■ **WORK TO COMPLETE**:
Please copy out the lines in the entries that contain "información".

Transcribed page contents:
-- -- --

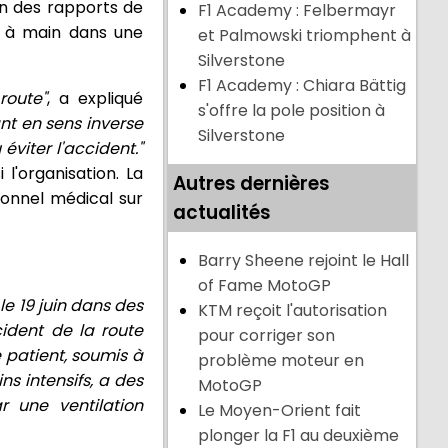
on des rapports de
F1 Academy : Felbermayr
lo à main dans une
et Palmowski triomphent à
Silverstone
F1 Academy : Chiara Bättig
route"
, a expliqué
s'offre la pole position à
nt en sens inverse
Silverstone
viter l'accident."
l'organisation. La
Autres dernières
sonnel médical sur
actualités
Barry Sheene rejoint le Hall
of Fame MotoGP
le 19 juin dans des
KTM reçoit l'autorisation
cident de la route
pour corriger son
 patient, soumis à
problème moteur en
ns intensifs, a des
MotoGP
 une ventilation
Le Moyen-Orient fait
plonger la F1 au deuxième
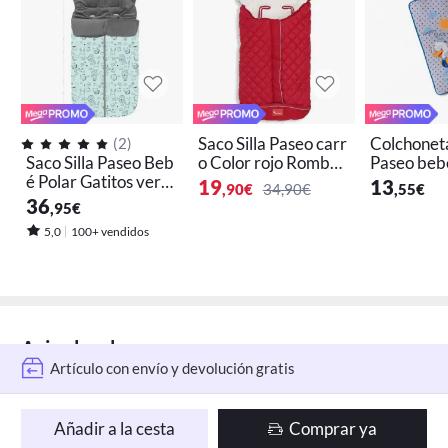
Saco Silla Paseo carr
Colchoneta
(
2
)
Saco Silla Paseo Beb
o Color rojo Rombos
Paseo beb
é Polar Gatitos verd
Interbaby
al Tejido 
19
13
,90
€
34,90€
,55
€
e Interbaby
zul
36
,95
€
5,0
100+ vendidos
Artículo con envío y devolución gratis
Aviso legal
Solo
quedan 3
en stock
Añadir a la cesta
Comprar ya
Artículo con envío y devolución gratis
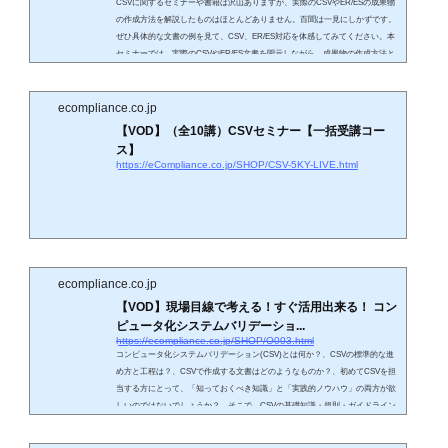
CSVに関するセミナーや書籍は沢山ありますが、実際のCSVやER/ESの成果物
の作成方法を解説したものはほとんどありません。百聞は一見にしかずです。
ぜひ具体的な文書の例を見て、CSV、ER/ES対応を体感してみてください。本
セミナーでは、実際のCSVやER/ES文書を開示しながら、成果物の作成方法と
ノウハウを徹底的に伝授いたします。CSVやER/ESを実践してきた経験から、
難解なGAMP 5をわかりやすく、適切かつ高効率な対応方法を解説いたしま
す。これまで入門コースを受講された方にとって、次のステップアップとなる
ecompliance.co.jp
講座です。
【VOD】（全10講）CSVセミナー【一括受講コー
ス】
https://eCompliance.co.jp/SHOP/CSV-5KY-LIVE.html
ecompliance.co.jp
【VOD】現場目線で考える！すぐ活用出来る！ コン
ピュータ化システムバリデーショ...
https://ecompliance.co.jp/SHOP/O003.html
コンピュータ化システムバリデーション(CSV)とは何か？、CSVの標準的な進
め方と工程は？、CSVで作成する文書はどのようなものか？、初めてCSVを担
当する方にとって、「知っておくべき知識」と「実践的ノウハウ」の両方が欲
しいのではないでしょうか？ そこで、CSVの基礎知識・規則・ガイドライン
を“やさしく”解説し、初めてのCSV活動の不安を取り除きたいと思います。
尚、本講座ではコンピュータ化システム導入の事例を用いてCSV活動を説明い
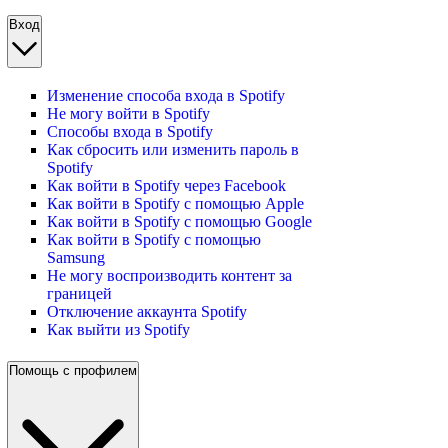
Вход
Изменение способа входа в Spotify
Не могу войти в Spotify
Способы входа в Spotify
Как сбросить или изменить пароль в
Spotify
Как войти в Spotify через Facebook
Как войти в Spotify с помощью Apple
Как войти в Spotify с помощью Google
Как войти в Spotify с помощью
Samsung
Не могу воспроизводить контент за
границей
Отключение аккаунта Spotify
Как выйти из Spotify
Помощь с профилем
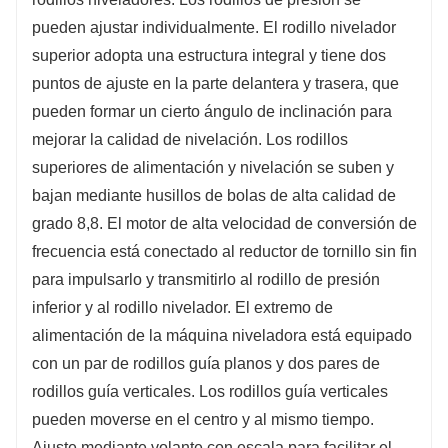
pueden ajustar individualmente. El rodillo nivelador
superior adopta una estructura integral y tiene dos
puntos de ajuste en la parte delantera y trasera, que
pueden formar un cierto ángulo de inclinación para
mejorar la calidad de nivelación. Los rodillos
superiores de alimentación y nivelación se suben y
bajan mediante husillos de bolas de alta calidad de
grado 8,8. El motor de alta velocidad de conversión de
frecuencia está conectado al reductor de tornillo sin fin
para impulsarlo y transmitirlo al rodillo de presión
inferior y al rodillo nivelador. El extremo de
alimentación de la máquina niveladora está equipado
con un par de rodillos guía planos y dos pares de
rodillos guía verticales. Los rodillos guía verticales
pueden moverse en el centro y al mismo tiempo.
Ajuste mediante volante con escala para facilitar el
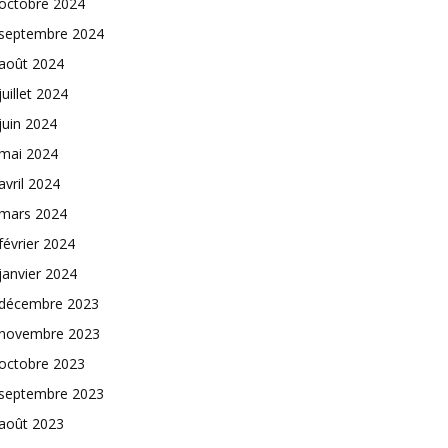
octobre 2024
septembre 2024
août 2024
juillet 2024
juin 2024
mai 2024
avril 2024
mars 2024
février 2024
janvier 2024
décembre 2023
novembre 2023
octobre 2023
septembre 2023
août 2023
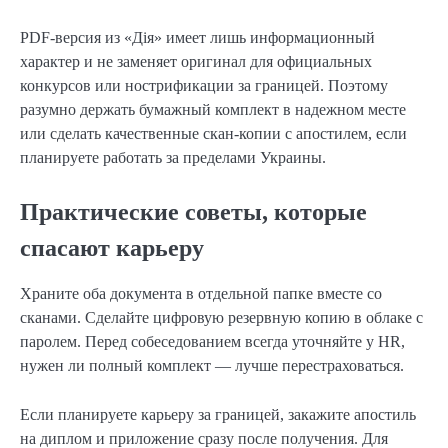
PDF-версия из «Дія» имеет лишь информационный
характер и не заменяет оригинал для официальных
конкурсов или нострификации за границей. Поэтому
разумно держать бумажный комплект в надежном месте
или сделать качественные скан-копии с апостилем, если
планируете работать за пределами Украины.
Практические советы, которые
спасают карьеру
Храните оба документа в отдельной папке вместе со
сканами. Сделайте цифровую резервную копию в облаке с
паролем. Перед собеседованием всегда уточняйте у HR,
нужен ли полный комплект — лучше перестраховаться.
Если планируете карьеру за границей, закажите апостиль
на диплом и приложение сразу после получения. Для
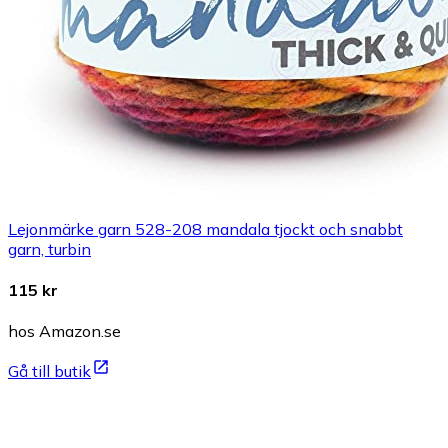
Lejonmärke garn 528-208 mandala tjockt och snabbt
garn, turbin
115 kr
hos Amazon.se
Gå till butik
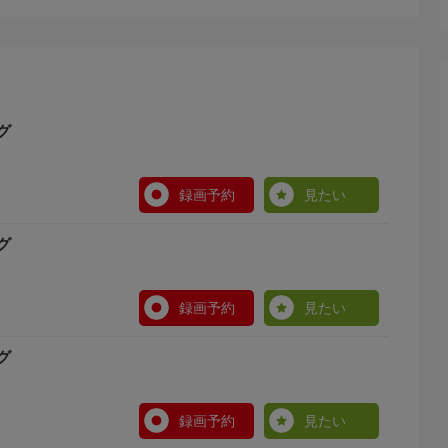
グ
録画予約
見たい
グ
録画予約
見たい
グ
録画予約
見たい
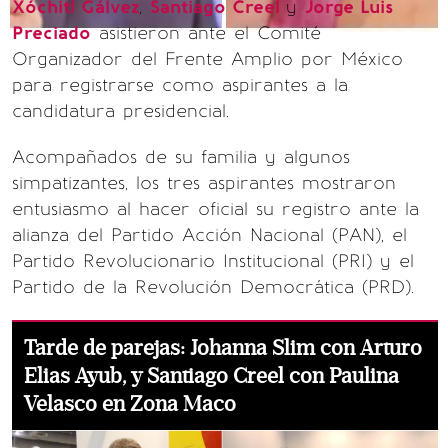
Xóchitl Gálvez
,
Santiago Creel
y
Jorge Luis
Preciado
asistieron ante el Comité
Organizador del Frente Amplio por México
para registrarse como aspirantes a la
candidatura presidencial.
Acompañados de su familia y algunos
simpatizantes, los tres aspirantes mostraron
entusiasmo al hacer oficial su registro ante la
alianza del Partido Acción Nacional (PAN), el
Partido Revolucionario Institucional (PRI) y el
Partido de la Revolución Democrática (PRD).
Tarde de parejas: Johanna Slim con Arturo
Elias Ayub, y Santiago Creel con Paulina
Velasco en Zona Maco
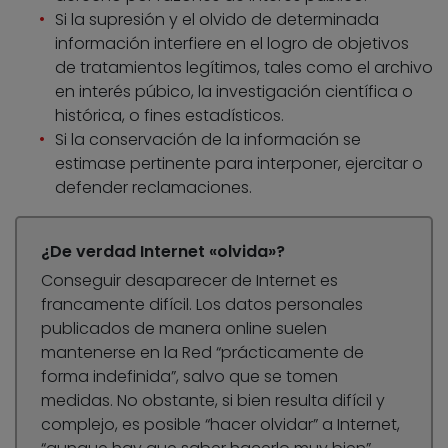
Si la supresión y el olvido de determinada
información interfiere en el logro de objetivos
de tratamientos legítimos, tales como el archivo
en interés púbico, la investigación científica o
histórica, o fines estadísticos.
Si la conservación de la información se
estimase pertinente para interponer, ejercitar o
defender reclamaciones.
¿De verdad Internet «olvida»?
Conseguir desaparecer de Internet es
francamente difícil. Los datos personales
publicados de manera online suelen
mantenerse en la Red “prácticamente de
forma indefinida”, salvo que se tomen
medidas. No obstante, si bien resulta difícil y
complejo, es posible “hacer olvidar” a Internet,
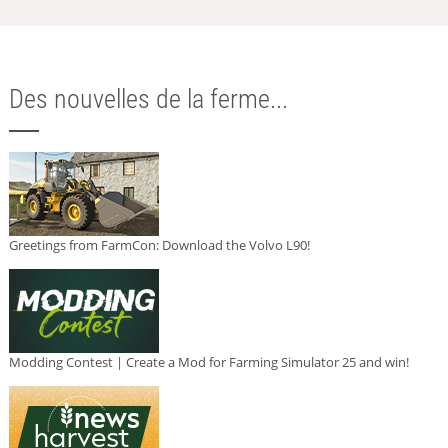
Des nouvelles de la ferme...
Greetings from FarmCon: Download the Volvo L90!
Modding Contest | Create a Mod for Farming Simulator 25 and win!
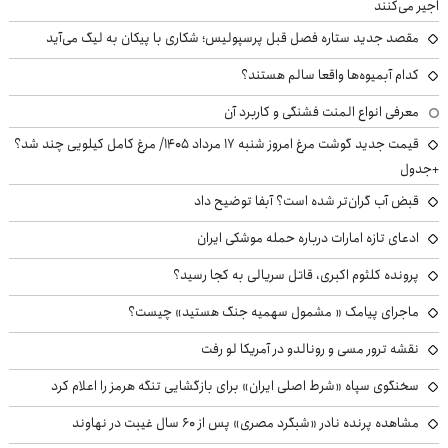
اجیر می‌کنند
مقصد جدید ستاره فصل قبل پرسپولیس؛ شکاری با پیکان به لیگ می‌آید
کدام آبمیوه‌ها واقعا سالم هستند؟
معرفی انواع المنت فشنگی و کاربرد آن
قیمت جدید گوشت مرغ امروز شنبه ۱۷ مرداد ۱۴۰۵/ مرغ کامل کیلویی چند شد؟
+جدول
قبض آب گران‌تر شده است؟ آبفا توضیح داد
ادعای تازه امارات درباره حمله موشکی ایران
پرونده کلثوم اکبری، قاتل سریالی به کجا رسید؟
ماجرای پیامک « مشمول سهمیه جنگ هستید» چیست؟
نقشه ترور مسی و رونالدو در آمریکا لو رفت
سخنگوی سپاه «شرط اصلی ایران» برای بازگشایی تنگه هرمز را اعلام کرد
مشاهده پرنده نادر «شبگرد مصری» پس از ۶۰ سال غیبت در نهاوند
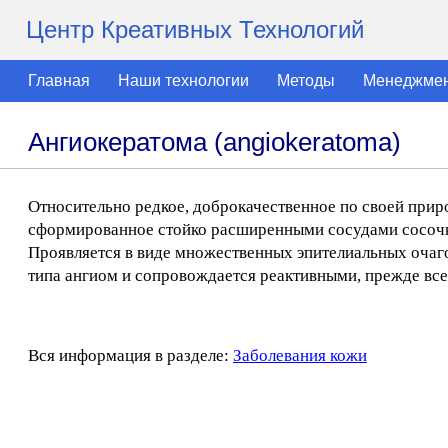
Центр Креативных Технологий
Главная
Наши технологии
Методы
Менеджме
Ангиокератома (angiokeratoma)
Относительно редкое, доброкачественное по своей прир
сформированное стойко расширенными сосудами сосочко
Проявляется в виде множественных эпителиальных очаг
типа ангиом и сопровождается реактивными, прежде вс
Вся информация в разделе:
Заболевания кожи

-- -- --

■ **ANSWER SPACE**:
información interfiere en el logro de objetivos
Si la conservación de la información se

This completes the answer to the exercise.